Self-help authors like Tom Peters and Stephen Covey, who have dominated best-seller lists over the last two decades, have exercised increasing influence on political, governmental, and educational organizations. By contrast, the topic of American success books— texts that promise to help readers succeed by retrofitting their identity to meet workplace demands—has been ignored by scholars since the 1980s. John Ramage challenges the neglect of this hugely popular literature and revives a once-lively conversation among eminent critics about the social phenomenon represented in the work of Bruce Barton, Dale Carnegie, and Norman Vincent Peale, among others.
Using literary texts from Don Quixote to Catch-22 to gloss the discussion, Ramage utilizes Kenneth Burke’s rhetorical theory to understand symbolic acts and social issues and brings together earlier commentaries within a new critical framework. He considers the problematic and paradoxical nature of success and examines its meaning in terms of its traditional dialectic partner, happiness. A synopsis of seventeenth- to nineteenth-century forerunners prefaces this analysis in which Ramage links literary code heroes with the activities of twentieth-century business leaders to determine whether, in the search for authenticity, the heroic individual or the corporation is ultimately served.
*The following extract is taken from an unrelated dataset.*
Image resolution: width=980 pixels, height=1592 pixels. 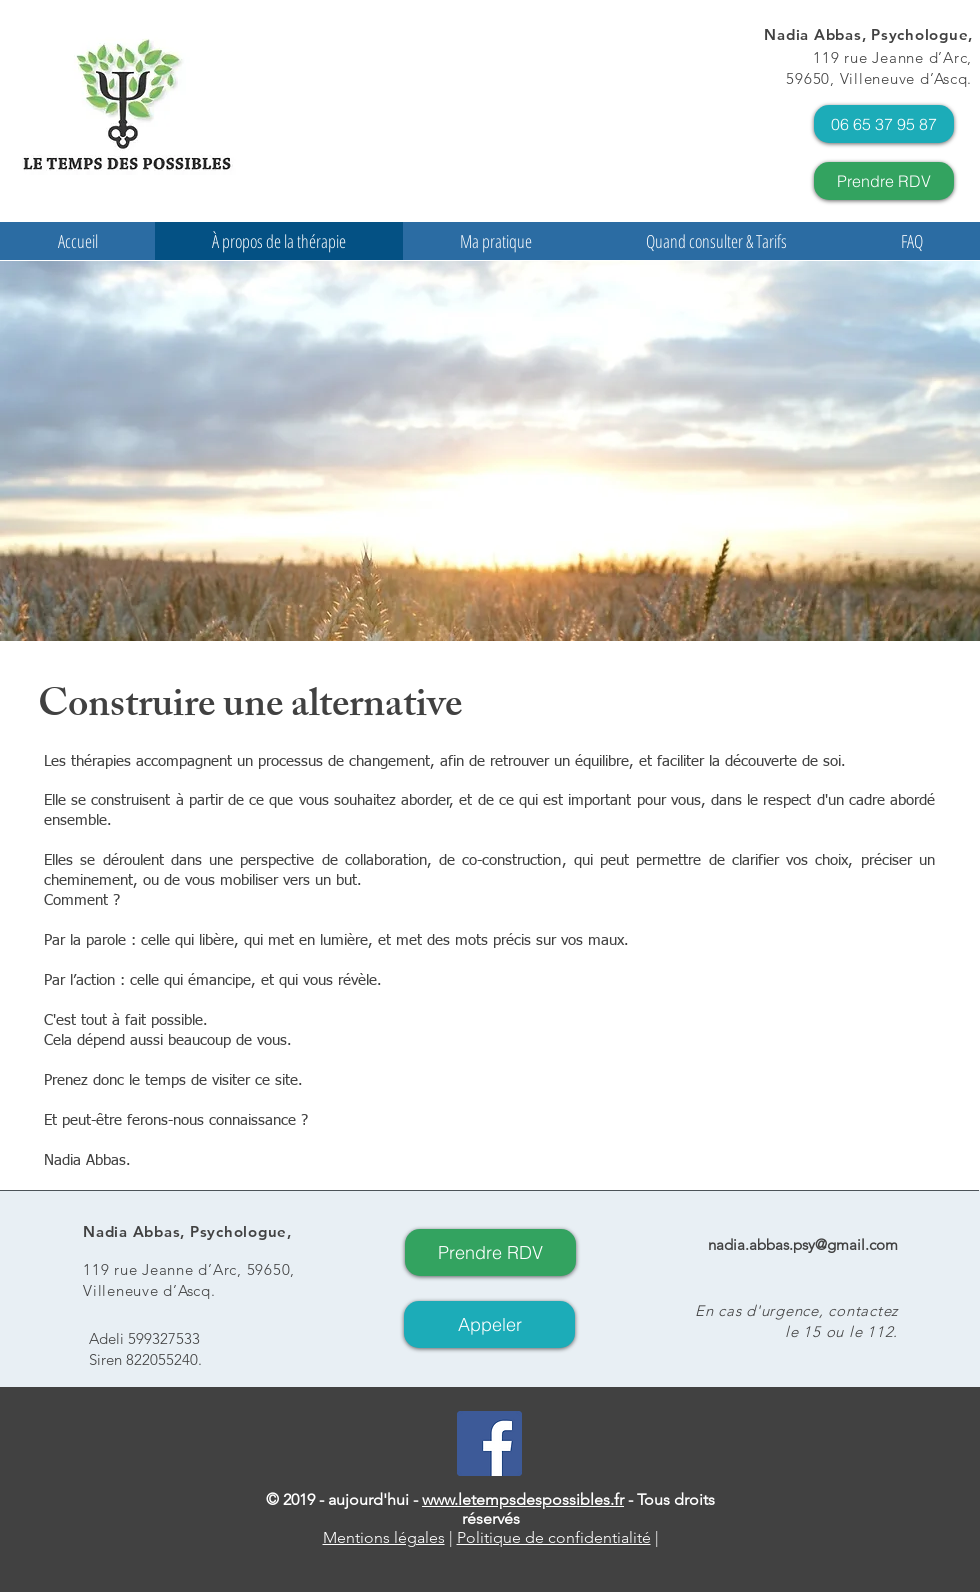 What do you see at coordinates (384, 1537) in the screenshot?
I see `Mentions légales` at bounding box center [384, 1537].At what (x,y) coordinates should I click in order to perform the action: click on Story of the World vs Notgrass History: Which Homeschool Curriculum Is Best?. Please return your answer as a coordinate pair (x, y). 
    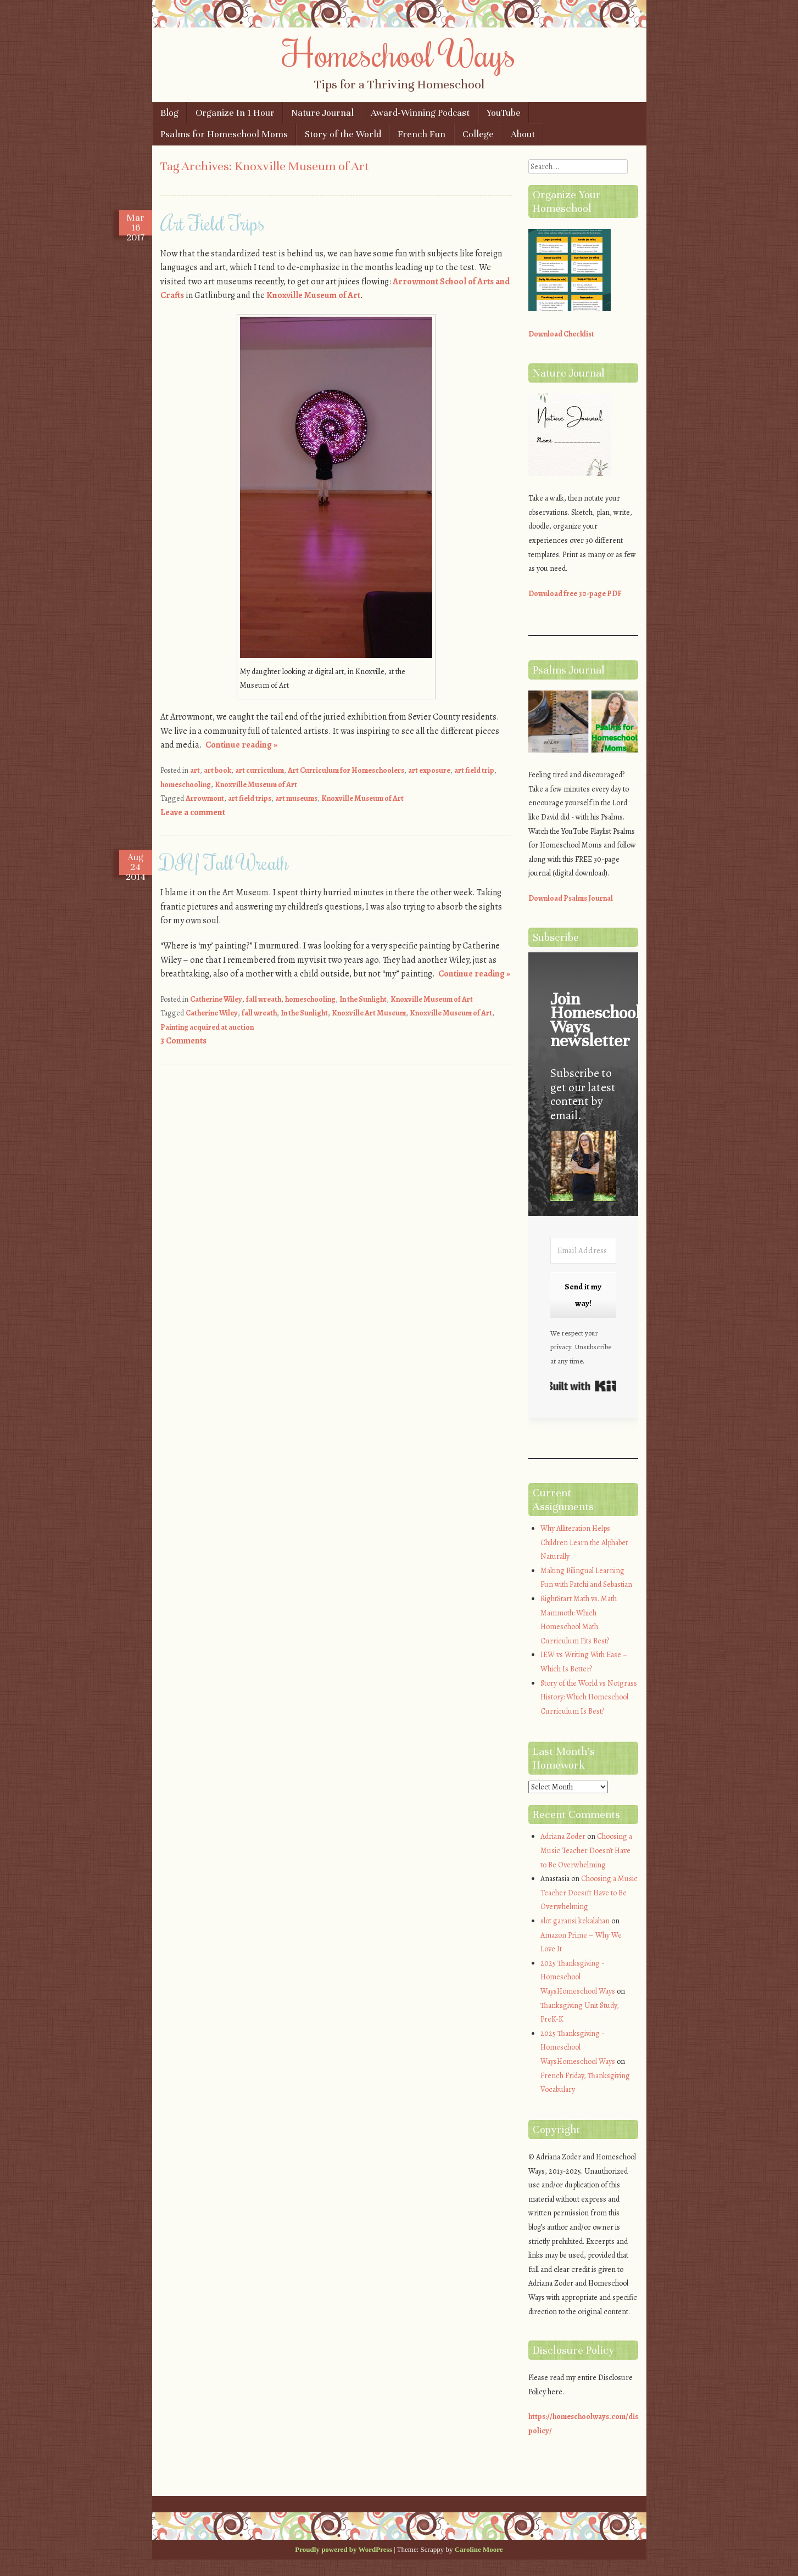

This comprehensive study chronicles the legitimation of the success book genre, enumerates rhetorical strategies used to win over readers, and supplies the historical context that renders each book’s message timely. After considering some of the dangers of crossing disciplinary borders, as exemplified by Deborah Tannen’s work, Ramage critiques Stanley Fish’s theoretical strictures against this practice, finally summoning academic critics to action with a strong call to exert greater influence within the popular marketplace.